The AI infrastructure rally also lifted Akamai Technologies, Wolfspeed, and Coherent. Akamai shares rose approximately 10.2% after Bank of America analyst Tal Liani upgraded the stock to Buy, citing a new cloud-infrastructure agreement with Anthropic. Wolfspeed surged about 18.8% following a positive mention from Citrini Research, which called it a key power-chip beneficiary of growing data-center demand. Coherent gained around 8.5%.
In the semiconductor space, Micron Technology added roughly 5.3%, and Nvidia advanced 2.6%. Chinese e-commerce giant Alibaba saw its U.S.-listed shares jump 8.8% after reporting a 38% increase in cloud revenue, with executives asserting that AI investments are paying off despite softer profits.
On the downside, Wix.com plunged 25.7% to $56.35, the steepest drop among major stocks in focus. First-quarter bookings of $585 million and revenue of $541 million both exceeded year-ago figures, but investors zeroed in on rising spending tied to AI and new products. CEO Avishai Abrahami told analysts he remains confident in Wix's market positioning.
Dynatrace fell roughly 11.7% despite topping earnings and revenue estimates for its fiscal fourth quarter. Traders focused on annual recurring revenue figures and a mixed outlook for fiscal 2027, underscoring that clear guidance remains critical for software companies as AI spending consumes capital.

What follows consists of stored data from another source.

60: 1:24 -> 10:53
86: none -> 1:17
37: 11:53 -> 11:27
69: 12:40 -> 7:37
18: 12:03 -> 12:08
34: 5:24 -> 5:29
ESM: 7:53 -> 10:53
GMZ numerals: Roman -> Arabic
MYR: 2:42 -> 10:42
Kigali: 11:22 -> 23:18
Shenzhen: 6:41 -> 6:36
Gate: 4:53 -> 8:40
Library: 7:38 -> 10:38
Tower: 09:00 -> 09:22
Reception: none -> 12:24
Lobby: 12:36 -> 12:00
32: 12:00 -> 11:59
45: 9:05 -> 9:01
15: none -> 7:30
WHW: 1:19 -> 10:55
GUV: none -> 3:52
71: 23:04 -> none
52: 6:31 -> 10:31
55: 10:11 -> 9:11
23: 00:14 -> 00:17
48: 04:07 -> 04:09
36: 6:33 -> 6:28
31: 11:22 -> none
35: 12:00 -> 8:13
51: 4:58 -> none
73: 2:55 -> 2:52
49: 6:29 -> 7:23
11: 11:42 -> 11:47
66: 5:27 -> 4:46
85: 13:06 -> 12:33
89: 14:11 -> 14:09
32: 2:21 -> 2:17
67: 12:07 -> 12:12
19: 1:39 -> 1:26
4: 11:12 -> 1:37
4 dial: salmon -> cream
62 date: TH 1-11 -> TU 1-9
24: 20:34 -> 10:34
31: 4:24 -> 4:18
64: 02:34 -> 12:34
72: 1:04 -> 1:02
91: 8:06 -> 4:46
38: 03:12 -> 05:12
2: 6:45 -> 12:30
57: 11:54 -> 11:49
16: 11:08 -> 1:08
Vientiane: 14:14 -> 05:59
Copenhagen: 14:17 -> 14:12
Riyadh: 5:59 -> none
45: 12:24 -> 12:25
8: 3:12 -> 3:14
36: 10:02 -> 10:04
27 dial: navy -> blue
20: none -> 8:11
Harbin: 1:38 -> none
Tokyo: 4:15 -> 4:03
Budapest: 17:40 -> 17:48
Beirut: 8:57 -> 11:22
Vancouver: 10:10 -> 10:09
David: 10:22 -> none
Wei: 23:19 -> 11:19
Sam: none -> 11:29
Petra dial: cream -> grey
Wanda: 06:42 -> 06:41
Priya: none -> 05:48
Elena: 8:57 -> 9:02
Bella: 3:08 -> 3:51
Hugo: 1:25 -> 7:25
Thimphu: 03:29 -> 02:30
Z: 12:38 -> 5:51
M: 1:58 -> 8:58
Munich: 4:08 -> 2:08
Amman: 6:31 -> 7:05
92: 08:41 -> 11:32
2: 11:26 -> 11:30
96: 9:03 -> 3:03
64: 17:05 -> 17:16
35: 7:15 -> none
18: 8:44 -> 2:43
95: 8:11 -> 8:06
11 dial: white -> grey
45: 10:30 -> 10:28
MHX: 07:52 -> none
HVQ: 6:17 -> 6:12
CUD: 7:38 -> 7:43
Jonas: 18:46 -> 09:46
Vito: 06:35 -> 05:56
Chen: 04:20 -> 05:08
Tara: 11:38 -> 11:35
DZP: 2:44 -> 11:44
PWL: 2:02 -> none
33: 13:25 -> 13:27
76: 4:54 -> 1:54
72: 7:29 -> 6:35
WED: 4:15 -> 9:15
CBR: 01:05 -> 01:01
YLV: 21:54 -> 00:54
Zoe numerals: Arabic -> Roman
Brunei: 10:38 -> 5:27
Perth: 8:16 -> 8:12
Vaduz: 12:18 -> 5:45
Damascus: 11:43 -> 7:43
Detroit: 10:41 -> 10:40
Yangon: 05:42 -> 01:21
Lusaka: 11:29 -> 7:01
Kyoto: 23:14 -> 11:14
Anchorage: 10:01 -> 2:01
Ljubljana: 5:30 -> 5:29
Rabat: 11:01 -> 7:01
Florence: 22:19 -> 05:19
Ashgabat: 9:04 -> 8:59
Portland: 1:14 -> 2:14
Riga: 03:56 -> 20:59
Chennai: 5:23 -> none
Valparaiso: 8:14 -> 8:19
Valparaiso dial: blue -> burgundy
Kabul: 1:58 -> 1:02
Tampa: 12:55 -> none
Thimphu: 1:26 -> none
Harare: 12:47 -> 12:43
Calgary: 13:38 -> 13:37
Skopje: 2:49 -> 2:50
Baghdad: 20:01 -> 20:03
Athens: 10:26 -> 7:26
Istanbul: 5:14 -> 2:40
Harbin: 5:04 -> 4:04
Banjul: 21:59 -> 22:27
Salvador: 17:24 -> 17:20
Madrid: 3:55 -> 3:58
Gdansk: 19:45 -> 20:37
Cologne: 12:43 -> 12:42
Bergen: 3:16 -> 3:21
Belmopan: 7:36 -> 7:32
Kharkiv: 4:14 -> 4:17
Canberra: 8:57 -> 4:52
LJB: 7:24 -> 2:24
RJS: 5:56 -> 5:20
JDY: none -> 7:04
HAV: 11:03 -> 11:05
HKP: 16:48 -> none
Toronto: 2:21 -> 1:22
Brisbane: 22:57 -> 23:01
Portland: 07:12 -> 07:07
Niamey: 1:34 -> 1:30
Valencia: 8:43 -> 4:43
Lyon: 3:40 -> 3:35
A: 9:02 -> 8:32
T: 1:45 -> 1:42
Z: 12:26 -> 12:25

Analysts warned that AI and power stocks fueling recent gains could face headwinds if inflation keeps rates elevated or if companies cannot pass on higher costs. Paul Nolte, senior wealth adviser and market strategist at Murphy & Sylvest Wealth Management, flagged the risk of margin compression when producer prices run hot. Jim Baird, chief investment officer at Plante Moran Financial Advisors, noted investors are balancing strong earnings against the threat of inflation.
For now, investors continue to favor companies with direct ties to AI compute, grid power, or data-center capacity. On Wednesday, that preference was evident as stocks linked to geothermal power, AI cloud, and battery storage attracted buyers, while software firms facing cost scrutiny were passed over.